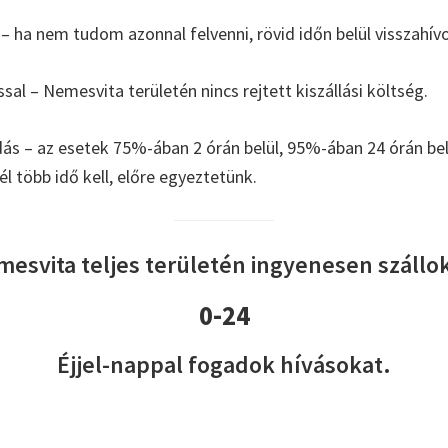
– ha nem tudom azonnal felvenni, rövid időn belül visszahív
ással – Nemesvita területén nincs rejtett kiszállási költség.
s – az esetek 75%-ában 2 órán belül, 95%-ában 24 órán b
l több idő kell, előre egyeztetünk.
esvita teljes területén ingyenesen szállok
0-24
Éjjel-nappal fogadok hívásokat.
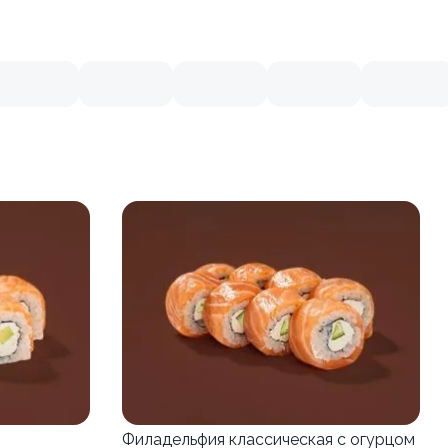
Филадельфия классическая с огурцом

**Action item:** Looking at the entries above, say how many lines contain the word "belül". Only the number is wanted.

**Reply to the task:** 2